|Publication number||US7913860 B2|
|Application number||US 11/868,732|
|Publication date||Mar 29, 2011|
|Filing date||Oct 8, 2007|
|Priority date||Oct 8, 2007|
|Also published as||US20090090739|
|Publication number||11868732, 868732, US 7913860 B2, US 7913860B2, US-B2-7913860, US7913860 B2, US7913860B2|
|Inventors||Milton J. Merl|
|Original Assignee||Merl Milton J|
|Export Citation||BiBTeX, EndNote, RefMan|
|Patent Citations (36), Referenced by (32), Classifications (9), Legal Events (5)|
|External Links: USPTO, USPTO Assignment, Espacenet|
This invention relates generally to storage and dispensing units.
Various assemblies have been created to store and dispense products, particularly in a retail sales environment. Gravity-fed dispensers are one type of dispensing assembly commonly used in retail outlets such as grocery stores, convenience marts and department stores. Gravity-fed dispensers work by loading products, such as canned products, on their sides at the top of a path having a declining slope and storing the cans along the path. The bottommost portion of the path has a dispensing region, usually forward facing, where a product is easily accessible to the customers. When the customer removes the product from the dispensing region, gravity forces the adjacent product farther down the path and into the dispensing region. Gravity-fed dispensers allow products to be stored and dispensed in a convenient and efficient manner.
One example of a gravity-fed dispenser is shown in U.S. Pat. No. 6,991,116 to Johnson. The Johnson device features a set of panels having curvilinear rails which define a plurality of downward-sloping paths oriented vertically to each other. A product travels down a path and is dispensed in a dispensing region on a forward facing portion of the unit.
In the Johnson device, the rails are configured so that the paths are separated from the other paths throughout the dispenser. Therefore, a product placed on one path remains on the path from the topmost loading portion of the path to the bottommost dispensing portion of the path.
A disadvantage of the prior art devices is that products that are positioned on different paths within the dispensing unit never get mixed. While prior art devices may be adapted to provide several products in the dispensing region, customers normally favor taking the product from one path. For instance, frequently the most forward facing product or the product on the bottom path are preferred to other accessible products. Accordingly, a disproportionate number of products are taken from one path. This prevents uniform distribution of the product inventory; the products on the other path tend to remain, while the products on the bottom path are restocked and thus are fresher. Due to the uneven distribution of product by such a dispensing unit, a store owner may have to dispose of older product and incur the costs associated therewith. Additionally, such dispensing units have to be checked and refilled frequently because one track is often emptied before all the products in the dispensing unit have been removed.
Gravity-fed dispensers known in the art generally have sidewalls displaced apart from each other at a fixed length.
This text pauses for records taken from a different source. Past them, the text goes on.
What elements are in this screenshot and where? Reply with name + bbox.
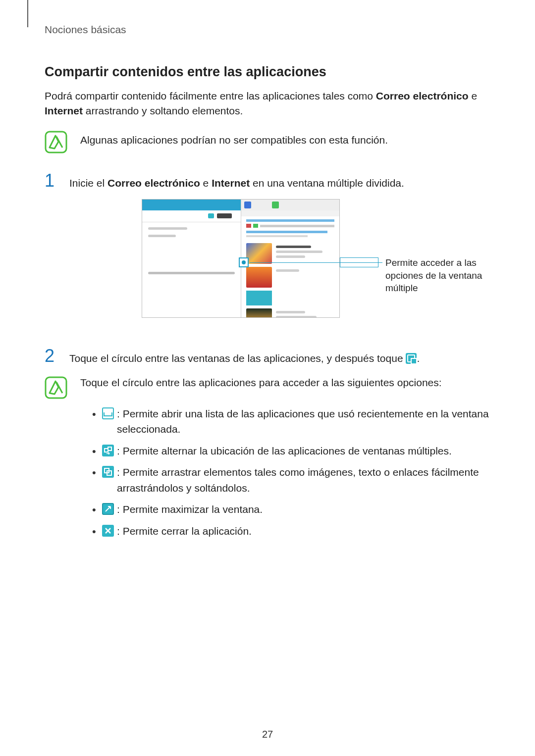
bullet-text: : Permite cerrar la aplicación.: [117, 525, 252, 537]
bullet-text: : Permite alternar la ubicación de las a…: [117, 445, 452, 456]
maximize-icon: [102, 503, 114, 515]
svg-rect-3: [108, 447, 111, 451]
options-list: : Permite abrir una lista de las aplicac…: [45, 406, 495, 539]
drag-icon: [406, 353, 417, 364]
list-item: : Permite arrastrar elementos tales como…: [87, 464, 495, 496]
intro-b2: Internet: [45, 105, 83, 116]
note-text: Algunas aplicaciones podrían no ser comp…: [80, 130, 388, 148]
swap-icon: [102, 445, 114, 456]
figure-left-pane: [142, 200, 241, 317]
svg-rect-1: [46, 377, 66, 398]
note-row: Algunas aplicaciones podrían no ser comp…: [45, 130, 495, 153]
step-number: 2: [45, 346, 59, 366]
bullet-text: : Permite abrir una lista de las aplicac…: [117, 408, 489, 435]
tip-block: Toque el círculo entre las aplicaciones …: [45, 375, 495, 399]
list-item: : Permite cerrar la aplicación.: [87, 523, 495, 539]
callout-text: Permite acceder a las opciones de la ven…: [385, 256, 495, 295]
section-title: Compartir contenidos entre las aplicacio…: [45, 64, 495, 80]
intro-b1: Correo electrónico: [376, 90, 469, 101]
intro-post: arrastrando y soltando elementos.: [83, 105, 243, 116]
step-1: 1 Inicie el Correo electrónico e Interne…: [45, 170, 495, 191]
list-item: : Permite alternar la ubicación de las a…: [87, 443, 495, 459]
step2-pre: Toque el círculo entre las ventanas de l…: [69, 353, 406, 364]
step1-b2: Internet: [212, 177, 250, 189]
bullet-text: : Permite arrastrar elementos tales como…: [117, 466, 479, 494]
step-1-text: Inicie el Correo electrónico e Internet …: [69, 176, 404, 191]
page-number: 27: [0, 729, 535, 740]
note-icon: [45, 376, 67, 399]
step1-post: en una ventana múltiple dividida.: [250, 177, 404, 189]
step1-b1: Correo electrónico: [107, 177, 200, 189]
figure-right-pane: [241, 200, 340, 317]
figure-wrap: Permite acceder a las opciones de la ven…: [45, 199, 495, 333]
drag-icon: [102, 466, 114, 478]
intro-mid: e: [469, 90, 478, 101]
intro-paragraph: Podrá compartir contenido fácilmente ent…: [45, 89, 495, 119]
intro-pre: Podrá compartir contenido fácilmente ent…: [45, 90, 376, 101]
bullet-text: : Permite maximizar la ventana.: [117, 504, 263, 515]
close-icon: [102, 525, 114, 537]
breadcrumb: Nociones básicas: [45, 24, 495, 36]
margin-rule: [27, 0, 28, 27]
document-page: Nociones básicas Compartir contenidos en…: [0, 0, 535, 756]
window-icon: [102, 407, 114, 419]
step1-pre: Inicie el: [69, 177, 107, 189]
multiwindow-handle-marker: [239, 257, 249, 267]
step-2-text: Toque el círculo entre las ventanas de l…: [69, 351, 420, 366]
list-item: : Permite maximizar la ventana.: [87, 502, 495, 517]
tip-intro: Toque el círculo entre las aplicaciones …: [80, 375, 442, 390]
callout-target-box: [340, 257, 378, 267]
list-item: : Permite abrir una lista de las aplicac…: [87, 406, 495, 437]
step-2: 2 Toque el círculo entre las ventanas de…: [45, 346, 495, 366]
step1-mid: e: [200, 177, 212, 189]
svg-rect-0: [46, 132, 66, 152]
note-icon: [45, 131, 67, 153]
step-number: 1: [45, 170, 59, 191]
svg-rect-2: [105, 449, 108, 452]
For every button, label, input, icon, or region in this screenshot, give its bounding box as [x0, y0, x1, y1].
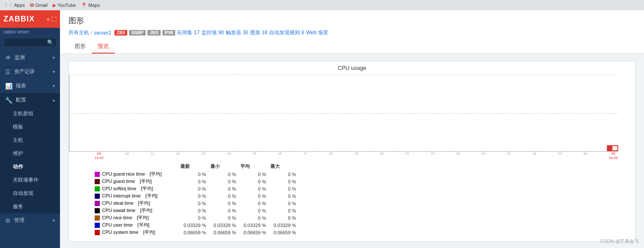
logo-text: ZABBIX [3, 15, 35, 24]
x-label: 17 [303, 152, 307, 160]
legend-color-swatch [95, 230, 100, 235]
maps-label: Maps [88, 3, 100, 8]
breadcrumb-graphs[interactable]: 图形 18 [250, 29, 268, 36]
legend-row: CPU interrupt time [平均] 0 % 0 % 0 % 0 % [95, 192, 626, 200]
admin-icon: ⚙ [5, 217, 11, 224]
breadcrumb: 所有主机 / server2 ZBX SNMP JMX IPMI 应用集 17 … [69, 29, 635, 36]
legend-color-swatch [95, 194, 100, 199]
x-label: 20 [380, 152, 383, 160]
legend-color-swatch [95, 208, 100, 213]
legend-col-latest: 最新 [180, 163, 210, 170]
sidebar-sub-host-groups[interactable]: 主机群组 [0, 107, 60, 120]
sidebar-nav: 👁 监测 ▾ ☰ 资产记录 ▾ 📊 报表 ▾ [0, 49, 60, 248]
chart-container: CPU usage 100 % 50 % 0 % [69, 61, 635, 242]
sidebar-item-monitor[interactable]: 👁 监测 ▾ [0, 51, 60, 65]
search-icon: 🔍 [47, 39, 54, 45]
legend-item-name: CPU iowait time [平均] [95, 207, 180, 214]
legend-header: 最新 最小 平均 最大 [95, 163, 626, 170]
search-input[interactable] [6, 40, 47, 45]
x-label: 03 [558, 152, 562, 160]
breadcrumb-auto-discovery[interactable]: 自动发现规则 6 [269, 29, 304, 36]
sidebar-item-reports[interactable]: 📊 报表 ▾ [0, 79, 60, 93]
legend-col-max: 最大 [270, 163, 300, 170]
tab-preview[interactable]: 预览 [92, 40, 115, 54]
sidebar-server-name: zabbix server [0, 28, 60, 36]
assets-icon: ☰ [5, 69, 11, 75]
expand-icon[interactable]: ⛶ [51, 16, 57, 22]
x-label: 0912-22 [95, 152, 103, 160]
chevron-down-icon: ▾ [53, 84, 55, 88]
x-label: 22 [431, 152, 434, 160]
breadcrumb-all-hosts[interactable]: 所有主机 [69, 29, 89, 36]
sidebar-item-admin[interactable]: ⚙ 管理 ▾ [0, 213, 60, 227]
youtube-item[interactable]: ▶ YouTube [53, 3, 76, 8]
legend-item-name: CPU user time [平均] [95, 222, 180, 228]
legend-col-avg: 平均 [240, 163, 270, 170]
breadcrumb-monitors[interactable]: 监控项 90 [201, 29, 224, 36]
sidebar-sub-maintenance[interactable]: 维护 [0, 147, 60, 160]
maps-item[interactable]: 📍 Maps [81, 3, 100, 8]
maps-icon: 📍 [81, 3, 87, 8]
badge-jmx: JMX [147, 30, 161, 36]
sidebar-item-config[interactable]: 🔧 配置 ▴ [0, 93, 60, 107]
breadcrumb-server2[interactable]: server2 [94, 30, 111, 36]
chevron-down-icon: ▾ [53, 55, 55, 60]
gmail-label: Gmail [35, 3, 48, 8]
browser-bar: ⋮⋮ Apps M Gmail ▶ YouTube 📍 Maps [0, 0, 644, 10]
legend-row: CPU steal time [平均] 0 % 0 % 0 % 0 % [95, 200, 626, 207]
chart-right-margin [618, 75, 635, 152]
gmail-item[interactable]: M Gmail [30, 3, 48, 8]
apps-grid-icon: ⋮⋮ [3, 3, 13, 8]
sidebar-sub-actions[interactable]: 动作 [0, 160, 60, 173]
legend-row: CPU iowait time [平均] 0 % 0 % 0 % 0 % [95, 207, 626, 214]
legend-item-name: CPU softirq time [平均] [95, 185, 180, 192]
sidebar-sub-discovery[interactable]: 自动发现 [0, 187, 60, 200]
x-label: 19 [354, 152, 358, 160]
legend-color-swatch [95, 223, 100, 228]
page-tabs: 图形 预览 [69, 40, 635, 54]
x-label: 02 [533, 152, 536, 160]
chart-title: CPU usage [69, 61, 635, 75]
apps-item[interactable]: ⋮⋮ Apps [3, 3, 25, 8]
x-label: 18 [329, 152, 333, 160]
collapse-icon[interactable]: « [47, 16, 50, 22]
legend-item-name: CPU steal time [平均] [95, 200, 180, 206]
x-label: 14 [227, 152, 231, 160]
sidebar-sub-templates[interactable]: 模板 [0, 120, 60, 134]
sidebar-sub-services[interactable]: 服务 [0, 200, 60, 213]
sidebar-item-label: 配置 [16, 96, 26, 104]
sidebar-sub-hosts[interactable]: 主机 [0, 134, 60, 147]
chevron-down-icon: ▾ [53, 69, 55, 74]
badge-snmp: SNMP [129, 30, 146, 36]
legend-item-name: CPU system time [平均] [95, 229, 180, 236]
breadcrumb-appsets[interactable]: 应用集 17 [177, 29, 200, 36]
chart-x-labels: 0912-22 10 11 12 13 14 15 16 17 18 19 20… [95, 152, 618, 160]
sidebar-item-label: 管理 [14, 217, 24, 224]
chart-highlight-box [611, 145, 618, 151]
legend-color-swatch [95, 179, 100, 184]
x-label-last: 0512-23 [609, 152, 617, 160]
sidebar-search[interactable]: 🔍 [3, 38, 57, 47]
x-label: 04 [584, 152, 587, 160]
sidebar-config-sub: 主机群组 模板 主机 维护 动作 关联项事件 自动发现 服务 [0, 107, 60, 213]
x-label: 23 [456, 152, 460, 160]
x-label: 12 [176, 152, 180, 160]
legend-row: CPU guest time [平均] 0 % 0 % 0 % 0 % [95, 178, 626, 185]
page-header: 图形 所有主机 / server2 ZBX SNMP JMX IPMI 应用集 … [60, 10, 644, 54]
x-label: 00 [482, 152, 485, 160]
sidebar-sub-event-correlation[interactable]: 关联项事件 [0, 173, 60, 187]
watermark: CSDN @芒果会飞 [601, 238, 639, 245]
breadcrumb-triggers[interactable]: 触发器 36 [226, 29, 249, 36]
x-label: 21 [405, 152, 409, 160]
sidebar-item-assets[interactable]: ☰ 资产记录 ▾ [0, 65, 60, 79]
legend-row: CPU softirq time [平均] 0 % 0 % 0 % 0 % [95, 185, 626, 192]
monitor-icon: 👁 [5, 54, 11, 61]
legend-color-swatch [95, 215, 100, 221]
svg-rect-1 [69, 75, 618, 151]
breadcrumb-web[interactable]: Web 场景 [306, 29, 328, 36]
x-label: 01 [507, 152, 511, 160]
legend-row: CPU nice time [平均] 0 % 0 % 0 % 0 % [95, 214, 626, 221]
chart-legend: 最新 最小 平均 最大 CPU guest nice time [平均] 0 %… [95, 163, 626, 236]
page-title: 图形 [69, 15, 635, 26]
tab-graphs[interactable]: 图形 [69, 40, 92, 54]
Therefore, the width of the paths defined by ledges on the sidewalls are fixed and can only accommodate products with a corresponding width. Therefore, with traditional gravity-fed dispensers, a store owner must purchase numerous units to accommodate products with different sizes and certain dispensers may become obsolete when a manufacturer changes the dimensions of a product packaging. Accordingly, it is desirable for the distance between sidewalls to be adjustable.
Accordingly, it is an object of the present invention to provide a gravity-fed storage and dispensing unit that provides multiple product dispensing paths and mixes products from each path together.
Yet another object of the present invention is to provide a gravity-fed storage and dispensing unit that distributes products uniformly.
It is another object of the present invention to provide a gravity-fed storage and dispensing unit having the aforesaid characteristics that is adjustable with respect to the distance between the sidewalls and the width of the paths for the product.
Still a further object of the present invention is to provide a gravity-fed storage and dispensing unit that can be assembled to add a plurality of additional gravity-fed storage and dispensing units in an adjacent relationship to each other.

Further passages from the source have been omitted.